A coalition of environmental groups led by the Sierra Club has filed suit against Burlington Northern Santa Fe Railway and five energy companies.

The plaintiffs say coal dust flying out of uncovered train cars is polluting Washington rivers and Puget Sound, in violation of the federal Clean Water Act.

The suit follows a notice of violations sent by the environmental groups to the railway in April. They’ve documented chunks of coal landing in waterways all the way from the Columbia River Gorge to Seattle’s Lake Washington ship canal and up near Bellingham.

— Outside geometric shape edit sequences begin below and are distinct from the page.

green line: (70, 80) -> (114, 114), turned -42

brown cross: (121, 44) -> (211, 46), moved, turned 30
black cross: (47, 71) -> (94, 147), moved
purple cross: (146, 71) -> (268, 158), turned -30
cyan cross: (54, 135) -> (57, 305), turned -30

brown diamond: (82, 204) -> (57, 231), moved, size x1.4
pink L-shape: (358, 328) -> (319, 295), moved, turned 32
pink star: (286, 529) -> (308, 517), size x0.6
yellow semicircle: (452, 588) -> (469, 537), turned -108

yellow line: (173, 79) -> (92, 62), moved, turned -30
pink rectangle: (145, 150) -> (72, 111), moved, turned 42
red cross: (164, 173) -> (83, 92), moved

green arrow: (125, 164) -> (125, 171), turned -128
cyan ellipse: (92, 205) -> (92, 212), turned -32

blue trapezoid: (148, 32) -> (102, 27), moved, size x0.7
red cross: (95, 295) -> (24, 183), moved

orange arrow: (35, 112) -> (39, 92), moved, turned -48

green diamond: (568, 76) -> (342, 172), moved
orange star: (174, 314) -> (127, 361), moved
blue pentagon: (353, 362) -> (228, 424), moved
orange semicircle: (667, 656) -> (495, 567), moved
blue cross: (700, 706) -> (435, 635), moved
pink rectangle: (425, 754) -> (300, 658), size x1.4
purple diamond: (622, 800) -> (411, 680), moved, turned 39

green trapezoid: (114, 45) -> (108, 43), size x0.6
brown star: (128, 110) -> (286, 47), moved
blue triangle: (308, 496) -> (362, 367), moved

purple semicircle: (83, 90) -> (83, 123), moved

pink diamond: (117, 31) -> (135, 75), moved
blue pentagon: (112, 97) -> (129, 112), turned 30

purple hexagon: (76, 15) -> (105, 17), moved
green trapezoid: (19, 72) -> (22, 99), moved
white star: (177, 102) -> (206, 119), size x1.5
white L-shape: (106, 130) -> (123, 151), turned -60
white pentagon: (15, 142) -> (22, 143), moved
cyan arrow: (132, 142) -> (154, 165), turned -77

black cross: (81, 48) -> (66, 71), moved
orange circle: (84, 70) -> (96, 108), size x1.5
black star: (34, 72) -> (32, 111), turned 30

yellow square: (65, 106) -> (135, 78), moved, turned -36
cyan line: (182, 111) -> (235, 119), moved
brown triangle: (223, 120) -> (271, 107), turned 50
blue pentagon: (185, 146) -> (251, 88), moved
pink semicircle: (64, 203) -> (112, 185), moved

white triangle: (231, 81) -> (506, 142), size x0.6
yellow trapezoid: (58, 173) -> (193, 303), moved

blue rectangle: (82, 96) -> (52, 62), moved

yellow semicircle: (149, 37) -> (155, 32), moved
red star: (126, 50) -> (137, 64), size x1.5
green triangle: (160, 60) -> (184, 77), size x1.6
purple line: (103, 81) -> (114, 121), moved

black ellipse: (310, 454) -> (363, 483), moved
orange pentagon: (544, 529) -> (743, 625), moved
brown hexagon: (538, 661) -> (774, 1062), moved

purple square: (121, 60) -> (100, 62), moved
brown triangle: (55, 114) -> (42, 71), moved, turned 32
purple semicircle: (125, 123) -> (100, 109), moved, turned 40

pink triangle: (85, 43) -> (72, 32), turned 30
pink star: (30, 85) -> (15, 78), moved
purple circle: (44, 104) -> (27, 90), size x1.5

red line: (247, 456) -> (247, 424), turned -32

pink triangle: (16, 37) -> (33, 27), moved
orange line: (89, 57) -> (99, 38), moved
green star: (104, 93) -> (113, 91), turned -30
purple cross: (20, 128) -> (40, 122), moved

And they’re worried as much as five times more coal will spill if proposals for three export terminals in Washington and Oregon get approval. Charlie Tebbut is their attorney.

“With trains losing anywhere from 60,000 to 400,000 pounds or more of coal per train, a significant portion of that coal goes directly into our treasured rivers, streams and oceans.”

He says the Clean Water Act prohibits all discharges of pollutants, unless allowed by a permit, which BNSF doesn’t have.

“It’s time for these companies to comply with the clean water act and stop these illegal discharges,” Tebbut says.

BNSF says the suit has no merit and amounts to a publicity stunt meant to stop the proposed terminals.

“We believe the Sierra Club adamantly opposes coal and will go to any lengths to eliminate it, even at the expense of other exports,” says Railway spokeswoman Suann Lundsberg. 

She says BNSF has been hauling coal safely in Washington for decades. And they’ve been proactive about keeping it that way.

“So in compliance with BNSF rules, exporters have committed to treat all coal shipments with methods that are proven to be effective at preventing coal dust from escaping during transit,” Lundsberg says.

She says they have to shape the coal during loading to make it more stable and then spray it with a surfactant that’s sort of like hairspray. The railway instituted these requirements after identifying coal dust as a safety issue where it’s loaded at the Powder River Basin in Montana and Wyoming.